Wading Out/ Deep Valley, 138 x 112cm, Oil on linen, 2025
Betra Fraval Holding Things Lightly Words by Anita King
I knew Betra was an artist in residence at Bundanon earlier this year, I followed her journey on Instagram. I saw misty morning walks along the Shoalhaven River, brisk bare-bottomed swims, and the beginnings of a new approach to her painting practice. The works that continue to flow from this residency respond to the landscape with bright, open gestures. There is a feeling of letting go, a relinquishing of control—much like skinny-dipping in cold water with new friends. Working with familiar mediums that include oil and synthetic polymer paint on linen, Betra has rediscovered a freedom in painting.
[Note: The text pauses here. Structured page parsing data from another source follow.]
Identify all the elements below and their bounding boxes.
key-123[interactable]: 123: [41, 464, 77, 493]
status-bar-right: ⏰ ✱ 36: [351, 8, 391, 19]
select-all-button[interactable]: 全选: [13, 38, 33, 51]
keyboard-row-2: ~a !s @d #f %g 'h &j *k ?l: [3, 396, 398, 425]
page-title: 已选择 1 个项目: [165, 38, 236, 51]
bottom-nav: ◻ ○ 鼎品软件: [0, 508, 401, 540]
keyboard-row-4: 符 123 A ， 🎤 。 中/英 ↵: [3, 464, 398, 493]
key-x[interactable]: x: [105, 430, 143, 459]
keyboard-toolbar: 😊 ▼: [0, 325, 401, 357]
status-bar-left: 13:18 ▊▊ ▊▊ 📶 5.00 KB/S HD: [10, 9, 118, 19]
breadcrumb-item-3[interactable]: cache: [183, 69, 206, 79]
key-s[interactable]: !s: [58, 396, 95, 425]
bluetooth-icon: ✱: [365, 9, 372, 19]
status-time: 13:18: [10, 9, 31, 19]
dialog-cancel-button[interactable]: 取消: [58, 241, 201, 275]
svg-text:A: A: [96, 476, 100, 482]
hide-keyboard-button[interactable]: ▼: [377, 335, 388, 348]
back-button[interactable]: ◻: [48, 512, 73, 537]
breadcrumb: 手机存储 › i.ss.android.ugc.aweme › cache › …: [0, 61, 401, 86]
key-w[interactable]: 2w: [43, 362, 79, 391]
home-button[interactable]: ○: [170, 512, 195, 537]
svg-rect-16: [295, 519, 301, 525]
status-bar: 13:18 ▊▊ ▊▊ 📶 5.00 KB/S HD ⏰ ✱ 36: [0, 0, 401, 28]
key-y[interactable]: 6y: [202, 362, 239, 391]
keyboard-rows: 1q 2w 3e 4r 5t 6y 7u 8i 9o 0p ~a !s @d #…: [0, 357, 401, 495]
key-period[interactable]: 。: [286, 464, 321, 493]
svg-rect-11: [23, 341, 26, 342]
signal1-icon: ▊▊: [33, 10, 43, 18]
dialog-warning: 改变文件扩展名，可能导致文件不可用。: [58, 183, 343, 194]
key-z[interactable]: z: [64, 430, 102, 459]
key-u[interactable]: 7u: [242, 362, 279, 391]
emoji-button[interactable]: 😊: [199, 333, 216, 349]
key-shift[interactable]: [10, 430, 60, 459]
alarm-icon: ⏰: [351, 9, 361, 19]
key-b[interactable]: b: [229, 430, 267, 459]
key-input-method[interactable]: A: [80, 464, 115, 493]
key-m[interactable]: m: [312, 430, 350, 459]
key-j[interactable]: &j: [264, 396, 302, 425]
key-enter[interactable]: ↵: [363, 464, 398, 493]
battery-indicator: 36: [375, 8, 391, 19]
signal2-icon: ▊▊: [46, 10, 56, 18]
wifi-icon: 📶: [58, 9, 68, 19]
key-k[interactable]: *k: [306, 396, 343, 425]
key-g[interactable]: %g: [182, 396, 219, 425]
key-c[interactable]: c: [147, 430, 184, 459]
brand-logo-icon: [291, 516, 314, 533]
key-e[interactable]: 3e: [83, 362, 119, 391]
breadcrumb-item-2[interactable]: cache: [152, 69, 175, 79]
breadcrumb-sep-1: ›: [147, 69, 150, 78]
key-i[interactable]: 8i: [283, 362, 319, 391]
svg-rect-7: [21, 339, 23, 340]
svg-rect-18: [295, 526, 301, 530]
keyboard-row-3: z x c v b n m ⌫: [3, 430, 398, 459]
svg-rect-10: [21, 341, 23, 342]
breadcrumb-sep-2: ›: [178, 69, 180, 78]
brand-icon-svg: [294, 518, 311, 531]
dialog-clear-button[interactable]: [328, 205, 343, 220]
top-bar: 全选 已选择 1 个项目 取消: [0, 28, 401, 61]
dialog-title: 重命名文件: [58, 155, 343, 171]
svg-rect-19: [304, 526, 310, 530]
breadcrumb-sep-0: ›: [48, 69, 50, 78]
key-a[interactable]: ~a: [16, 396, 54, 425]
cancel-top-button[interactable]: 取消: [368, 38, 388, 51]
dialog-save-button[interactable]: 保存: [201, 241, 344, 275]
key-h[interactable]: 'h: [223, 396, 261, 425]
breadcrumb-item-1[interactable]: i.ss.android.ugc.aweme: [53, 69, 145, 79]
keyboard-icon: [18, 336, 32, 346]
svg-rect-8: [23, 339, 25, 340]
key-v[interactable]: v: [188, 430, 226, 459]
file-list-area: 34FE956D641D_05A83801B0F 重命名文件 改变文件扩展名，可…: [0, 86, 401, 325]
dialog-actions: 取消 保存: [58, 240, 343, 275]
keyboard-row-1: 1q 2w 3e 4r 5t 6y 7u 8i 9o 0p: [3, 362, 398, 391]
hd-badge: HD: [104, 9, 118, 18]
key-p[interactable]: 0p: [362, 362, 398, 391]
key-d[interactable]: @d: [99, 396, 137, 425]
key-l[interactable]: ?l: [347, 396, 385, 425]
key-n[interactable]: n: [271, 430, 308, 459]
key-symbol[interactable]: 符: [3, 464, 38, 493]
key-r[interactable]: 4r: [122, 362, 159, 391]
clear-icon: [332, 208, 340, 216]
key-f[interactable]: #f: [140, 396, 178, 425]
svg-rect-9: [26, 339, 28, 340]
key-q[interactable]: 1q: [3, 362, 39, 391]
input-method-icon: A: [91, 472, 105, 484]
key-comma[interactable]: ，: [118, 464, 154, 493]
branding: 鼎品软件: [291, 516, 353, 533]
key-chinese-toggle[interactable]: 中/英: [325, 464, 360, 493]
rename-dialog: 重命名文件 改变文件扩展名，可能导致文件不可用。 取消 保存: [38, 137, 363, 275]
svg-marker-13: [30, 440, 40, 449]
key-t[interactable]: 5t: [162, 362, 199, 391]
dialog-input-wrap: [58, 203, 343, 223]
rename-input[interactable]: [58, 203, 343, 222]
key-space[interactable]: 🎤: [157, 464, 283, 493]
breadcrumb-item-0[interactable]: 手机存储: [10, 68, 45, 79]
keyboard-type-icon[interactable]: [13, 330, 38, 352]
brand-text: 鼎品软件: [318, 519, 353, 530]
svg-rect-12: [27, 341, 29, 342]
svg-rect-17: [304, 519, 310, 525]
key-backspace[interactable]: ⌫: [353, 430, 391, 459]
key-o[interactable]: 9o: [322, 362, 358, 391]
Paint spreads, soaks, and diffuses across raw linen. Forms dissolve and drift toward abstraction, exposed linen is as integral to her compositions as coloured marks. Even in more resolved works like Wading Out: Deep Valley, 2025, smooth, fluid strokes allow the textures of the linen to remain visible. There is joy here. Helen Frankenthaler once said of her own practice, "A line is a line, but [also] is a color... The canvas surface is flat and yet the space extends for miles. What a lie, what trickery—how beautiful is the very idea of painting."1
Like Frankenthaler, Betra’s paintings carry a sense of release. Colour drifts and gestures remain open, resisting containment. Through this openness, Betra achieves an atmospheric lightness, like the damp veil of early morning mist that shrouds Bundanon—deep valley in Dharawal language. The looseness of paint mirrors her new approach to materiality. Holding Things Lightly. Lightly holding. Holding on to something like air. This is painting for the love of painting, unconstrained by the need to define. In Rivers Edge, 2025, one of the first works in the series, a levity is fully realised. Water melts into land and the sky dissolves into trees. These initial works were made on roughly cut pieces of canvas, a spontaneity that afforded fluidity.
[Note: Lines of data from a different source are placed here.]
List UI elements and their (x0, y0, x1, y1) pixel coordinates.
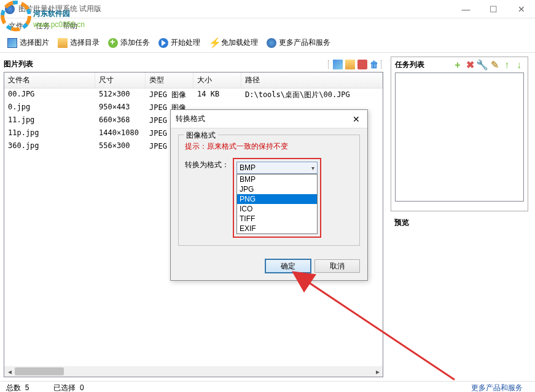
maximize-button[interactable]: ☐ (480, 0, 507, 18)
task-config-icon[interactable]: 🔧 (477, 60, 487, 70)
task-panel: 任务列表 + ✖ 🔧 ✎ ↑ ↓ (391, 57, 528, 211)
plus-icon (108, 38, 118, 48)
convert-format-dialog: 转换格式 ✕ 图像格式 提示：原来格式一致的保持不变 转换为格式： BMP ▾ … (170, 109, 368, 281)
highlight-box: BMP ▾ BMPJPGPNGICOTIFFEXIF (233, 158, 321, 238)
status-link[interactable]: 更多产品和服务 (109, 383, 529, 392)
col-path[interactable]: 路径 (241, 73, 383, 88)
col-filename[interactable]: 文件名 (4, 73, 95, 88)
menu-task[interactable]: 任务 (29, 19, 57, 33)
table-header: 文件名 尺寸 类型 大小 路径 (4, 73, 383, 88)
scroll-left-button[interactable]: ◂ (4, 366, 15, 377)
image-list-title: 图片列表 (4, 59, 33, 69)
bolt-icon: ⚡ (209, 38, 219, 48)
image-icon (7, 38, 17, 48)
dropdown-option[interactable]: EXIF (237, 224, 317, 233)
dropdown-option[interactable]: ICO (237, 204, 317, 214)
dialog-close-icon[interactable]: ✕ (350, 114, 362, 124)
dropdown-option[interactable]: TIFF (237, 214, 317, 224)
close-button[interactable]: ✕ (507, 0, 535, 18)
select-dir-button[interactable]: 选择目录 (54, 35, 103, 50)
format-label: 转换为格式： (185, 158, 229, 170)
menu-help[interactable]: 帮助 (57, 19, 84, 33)
statusbar: 总数 5 已选择 0 更多产品和服务 (0, 381, 535, 392)
select-image-button[interactable]: 选择图片 (4, 35, 53, 50)
task-list-title: 任务列表 (395, 60, 424, 70)
separator-icon (381, 60, 383, 69)
table-row[interactable]: 00.JPG512×300JPEG 图像14 KBD:\tools\桌面\图片\… (4, 88, 383, 101)
status-selected: 已选择 0 (53, 383, 84, 392)
play-icon (158, 38, 168, 48)
task-clean-icon[interactable]: ✎ (490, 60, 499, 70)
groupbox-title: 图像格式 (184, 130, 218, 141)
app-icon (5, 4, 15, 14)
task-add-icon[interactable]: + (453, 60, 463, 70)
start-button[interactable]: 开始处理 (155, 35, 204, 50)
separator-icon (328, 60, 330, 69)
format-combo[interactable]: BMP ▾ (236, 162, 318, 174)
app-title: 图片批量处理系统 试用版 (18, 4, 101, 14)
dropdown-option[interactable]: JPG (237, 184, 317, 194)
task-list-body (395, 73, 524, 202)
chevron-down-icon: ▾ (311, 165, 314, 171)
globe-icon (267, 38, 276, 48)
cancel-button[interactable]: 取消 (314, 259, 360, 273)
scroll-right-button[interactable]: ▸ (372, 366, 383, 377)
preview-panel: 预览 (391, 215, 528, 377)
free-process-button[interactable]: ⚡免加载处理 (205, 35, 262, 50)
delete-icon[interactable] (357, 60, 367, 69)
col-size[interactable]: 大小 (193, 73, 241, 88)
more-products-button[interactable]: 更多产品和服务 (263, 35, 334, 50)
horizontal-scrollbar[interactable]: ◂ ▸ (4, 366, 383, 377)
minimize-button[interactable]: — (452, 0, 480, 18)
view-win-icon[interactable] (333, 60, 343, 69)
menu-file[interactable]: 文件 (2, 19, 29, 33)
toolbar: 选择图片 选择目录 添加任务 开始处理 ⚡免加载处理 更多产品和服务 (0, 33, 535, 53)
dialog-title: 转换格式 (176, 114, 205, 124)
status-total: 总数 5 (6, 383, 29, 392)
ok-button[interactable]: 确定 (265, 259, 311, 273)
scroll-thumb[interactable] (15, 367, 64, 375)
dropdown-option[interactable]: PNG (237, 194, 317, 204)
view-folder-icon[interactable] (345, 60, 355, 69)
task-remove-icon[interactable]: ✖ (465, 60, 475, 70)
format-dropdown[interactable]: BMPJPGPNGICOTIFFEXIF (236, 174, 318, 234)
image-list-tools: 🗑 (328, 60, 383, 69)
folder-icon (58, 38, 68, 48)
task-up-icon[interactable]: ↑ (502, 60, 512, 70)
dialog-hint: 提示：原来格式一致的保持不变 (185, 141, 353, 152)
trash-icon[interactable]: 🗑 (370, 60, 378, 69)
dropdown-option[interactable]: BMP (237, 174, 317, 184)
menubar: 文件 任务 帮助 (0, 18, 535, 33)
titlebar: 图片批量处理系统 试用版 — ☐ ✕ (0, 0, 535, 18)
add-task-button[interactable]: 添加任务 (104, 35, 154, 50)
preview-title: 预览 (394, 218, 525, 228)
task-down-icon[interactable]: ↓ (514, 60, 524, 70)
col-type[interactable]: 类型 (146, 73, 193, 88)
col-dimension[interactable]: 尺寸 (95, 73, 146, 88)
Bundanon, rich with history and the legacy of Arthur Boyd and Sidney Nolan, offered Betra the permission to explore. In earlier works she painted the landscape, but in these works she seems to step inside it. Shedding the responsibility of closely rendering subjects, she shifts from representation to embodiment. In Wading Out (blue), 2025 figures surface faintly as if remembered rather than declared. These works gently acknowledge personal, cultural, and artistic histories while leaving space for what comes next.
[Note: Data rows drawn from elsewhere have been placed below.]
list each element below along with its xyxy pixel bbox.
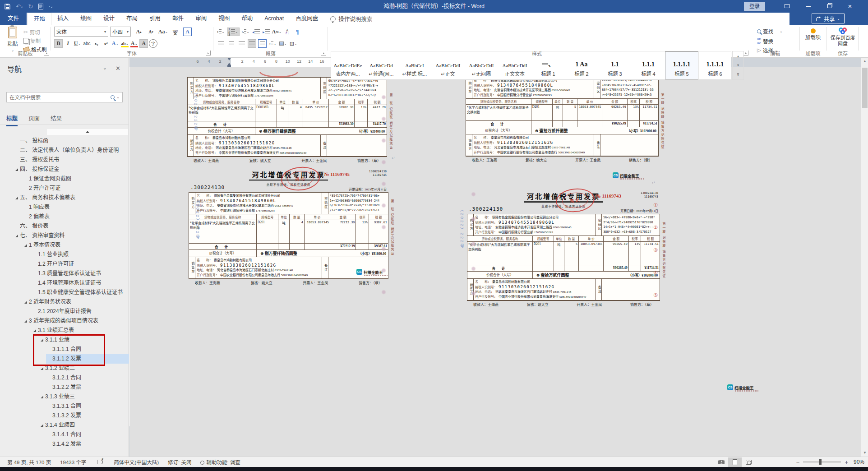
phonetic-guide-icon[interactable]: wén文 — [171, 28, 180, 36]
nav-item-14[interactable]: 1.3 质量管理体系认证证书 — [32, 269, 129, 278]
style-标题-3[interactable]: 1.1标题 3 — [598, 51, 632, 79]
enclose-characters-icon[interactable]: 字 — [149, 39, 157, 48]
nav-item-4[interactable]: 1 保证金网页截图 — [23, 174, 129, 184]
vertical-scrollbar[interactable]: ▲ ▼ — [861, 58, 868, 457]
expand-icon[interactable] — [39, 367, 45, 370]
paragraph-dialog-launcher[interactable] — [321, 51, 326, 55]
highlight-color-icon[interactable]: ab⌄ — [120, 39, 129, 48]
word-count[interactable]: 19433 个字 — [55, 458, 91, 466]
save-to-baidu-button[interactable]: 保存到百度网盘 — [829, 28, 856, 47]
decrease-indent-icon[interactable]: ◂ — [252, 28, 260, 36]
asian-layout-icon[interactable]: A⇋⌄ — [272, 28, 281, 36]
accessibility-indicator[interactable]: 辅助功能: 调查 — [196, 458, 245, 466]
ribbon-tab-9[interactable]: 视图 — [212, 13, 235, 25]
align-right-icon[interactable] — [237, 39, 246, 48]
strikethrough-button[interactable]: abc — [83, 39, 91, 48]
borders-icon[interactable]: ⊞⌄ — [289, 39, 298, 48]
left-indent-marker[interactable] — [227, 63, 231, 67]
nav-item-10[interactable]: 七、 资格审查资料 — [14, 231, 129, 240]
distribute-icon[interactable] — [258, 39, 267, 48]
ribbon-tab-6[interactable]: 引用 — [143, 13, 166, 25]
shading-icon[interactable]: ⌄ — [279, 39, 287, 48]
cut-button[interactable]: ✂剪切 — [23, 28, 40, 36]
invoice-image-4[interactable]: .300224130河北增值税专用发票此联不作报销、扣税凭证使用№ 111697… — [467, 189, 660, 315]
nav-item-7[interactable]: 1 响应表 — [23, 203, 129, 212]
style--样式-标-[interactable]: AaBbCcI↵样式 标... — [398, 51, 431, 79]
character-border-icon[interactable]: A — [183, 28, 192, 36]
nav-item-17[interactable]: 2 近年财务状况表 — [23, 297, 129, 307]
expand-icon[interactable] — [39, 339, 45, 342]
search-dropdown-icon[interactable]: ⌄ — [116, 95, 120, 99]
styles-gallery-more[interactable]: ▴▾⊽ — [732, 51, 744, 80]
nav-item-29[interactable]: 3.1.3.2 发票 — [46, 411, 129, 420]
paste-button[interactable]: 粘贴⌄ — [4, 27, 22, 52]
sign-in-button[interactable]: 登录 — [744, 2, 765, 11]
nav-item-5[interactable]: 2 开户许可证 — [23, 184, 129, 193]
ribbon-tab-2[interactable]: 插入 — [51, 13, 74, 25]
replace-button[interactable]: abac替换 — [757, 37, 773, 45]
copy-button[interactable]: 复制 — [23, 37, 41, 44]
ribbon-display-options-icon[interactable] — [778, 0, 796, 13]
nav-item-31[interactable]: 3.1.4.1 合同 — [46, 430, 129, 439]
zoom-slider-thumb[interactable] — [819, 459, 822, 465]
add-ins-button[interactable]: 加载项 — [803, 28, 823, 41]
ribbon-tab-0[interactable]: 文件 — [0, 13, 27, 25]
nav-item-25[interactable]: 3.1.2.1 合同 — [46, 373, 129, 383]
style--普通-网-[interactable]: AaBbCcDd↵普通(网... — [365, 51, 398, 79]
nav-item-16[interactable]: 1.5 职业健康安全管理体系认证证书 — [32, 288, 129, 297]
zoom-out-button[interactable]: − — [796, 459, 800, 466]
ribbon-tab-3[interactable]: 绘图 — [74, 13, 97, 25]
expand-icon[interactable] — [23, 244, 29, 247]
search-input[interactable] — [7, 95, 111, 100]
nav-item-13[interactable]: 1.2 开户许可证 — [32, 259, 129, 269]
font-color-icon[interactable]: A⌄ — [130, 39, 139, 48]
nav-item-0[interactable]: 一、 投标函 — [14, 136, 129, 146]
ribbon-tab-5[interactable]: 布局 — [120, 13, 143, 25]
nav-item-32[interactable]: 3.1.4.2 发票 — [46, 439, 129, 449]
style--无间隔[interactable]: AaBbCcDdI↵无间隔 — [465, 51, 498, 79]
expand-icon[interactable] — [32, 329, 38, 332]
nav-close-icon[interactable]: ✕ — [115, 65, 120, 72]
ribbon-tab-11[interactable]: Acrobat — [259, 13, 290, 25]
bold-button[interactable]: B — [54, 39, 63, 48]
subscript-button[interactable]: x₂ — [92, 39, 101, 48]
nav-item-26[interactable]: 3.1.2.2 发票 — [46, 383, 129, 392]
nav-item-12[interactable]: 1.1 营业执照 — [32, 250, 129, 259]
web-layout-button[interactable] — [742, 457, 755, 467]
zoom-level[interactable]: 90% — [854, 459, 864, 465]
scrollbar-thumb[interactable] — [862, 68, 868, 108]
sort-icon[interactable]: AZ↓ — [283, 28, 291, 36]
first-line-indent-marker[interactable] — [227, 58, 231, 60]
nav-item-27[interactable]: 3.1.3 业绩三 — [39, 392, 129, 402]
scroll-down-icon[interactable]: ▼ — [861, 449, 868, 457]
page-indicator[interactable]: 第 49 页, 共 170 页 — [0, 458, 55, 466]
clipboard-dialog-launcher[interactable] — [44, 51, 49, 55]
line-spacing-icon[interactable]: ↕⌄ — [268, 39, 277, 48]
superscript-button[interactable]: x² — [102, 39, 110, 48]
style-标题-4[interactable]: 1.1.1标题 4 — [632, 51, 665, 79]
invoice-image-3[interactable]: 购买方名 称：铜陵有色金属集团股份有限公司金冠铜业分公司纳税人识别号：91340… — [466, 69, 659, 162]
nav-item-1[interactable]: 二、 法定代表人（单位负责人）身份证明 — [14, 146, 129, 155]
find-button[interactable]: 查找⌄ — [757, 28, 783, 35]
style-标题-2[interactable]: 1 Aa标题 2 — [565, 51, 598, 79]
nav-item-18[interactable]: 2.1 2024年度审计报告 — [32, 307, 129, 316]
style-标题-6[interactable]: 1.1.1.1标题 6 — [698, 51, 731, 79]
increase-indent-icon[interactable]: ▸ — [262, 28, 271, 36]
nav-item-15[interactable]: 1.4 环境管理体系认证证书 — [32, 278, 129, 288]
nav-item-28[interactable]: 3.1.3.1 合同 — [46, 402, 129, 411]
expand-icon[interactable] — [14, 197, 20, 199]
nav-item-24[interactable]: 3.1.2 业绩二 — [39, 364, 129, 373]
shrink-font-icon[interactable]: A▾ — [147, 28, 155, 36]
zoom-in-button[interactable]: + — [845, 459, 848, 466]
style--正文[interactable]: AaBbCcDdI↵正文 — [431, 51, 465, 79]
style-正文文本[interactable]: AaBbCcDdI正文文本 — [498, 51, 531, 79]
nav-item-11[interactable]: 1 基本情况表 — [23, 240, 129, 250]
grow-font-icon[interactable]: A▴ — [134, 28, 143, 36]
font-family-select[interactable]: 宋体▾ — [54, 27, 108, 37]
justify-button[interactable] — [248, 39, 256, 48]
underline-button[interactable]: U⌄ — [73, 39, 82, 48]
language-indicator[interactable]: 简体中文(中国大陆) — [109, 458, 163, 466]
nav-item-22[interactable]: 3.1.1.1 合同 — [46, 345, 129, 354]
nav-item-9[interactable]: 六、 报价表 — [14, 222, 129, 231]
invoice-image-1[interactable]: 购买方名 称：铜陵有色金属集团股份有限公司金冠铜业分公司纳税人识别号：91340… — [187, 69, 387, 162]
Yellow, ochre, and blue weave through these paintings. I can trace the impact of Nolan’s Emma Minnie à Beckett, Ai nostri monti, 1982—a work Betra has carried with her, tacked to the wall of every studio since she first saw it at the Homestead eight years ago. What struck her was Nolan’s freedom: the way he left parts of the canvas exposed, the energy, the simplicity of his gestures. She sensed there was something in it for her, but wasn’t ready to take the leap. Sometimes you know exactly where you want to go, but it takes time before you can arrive. That energy now animates her own work. Holding it lightly (after Nolan, Emma Minnie à Beckett, Ai nostri monti), 2025 pays homage to the painting that has captivated her for years, yet here the figure is ghostly and ethereal, a memory. Holding Things Lightly is a turning point for Betra. An opening to atmosphere, to presence through absence, and to the simple joy of paint moving across raw linen. These are works that hold the world lightly, and invite us to loosen our grip, to step into the mist and let it carry us.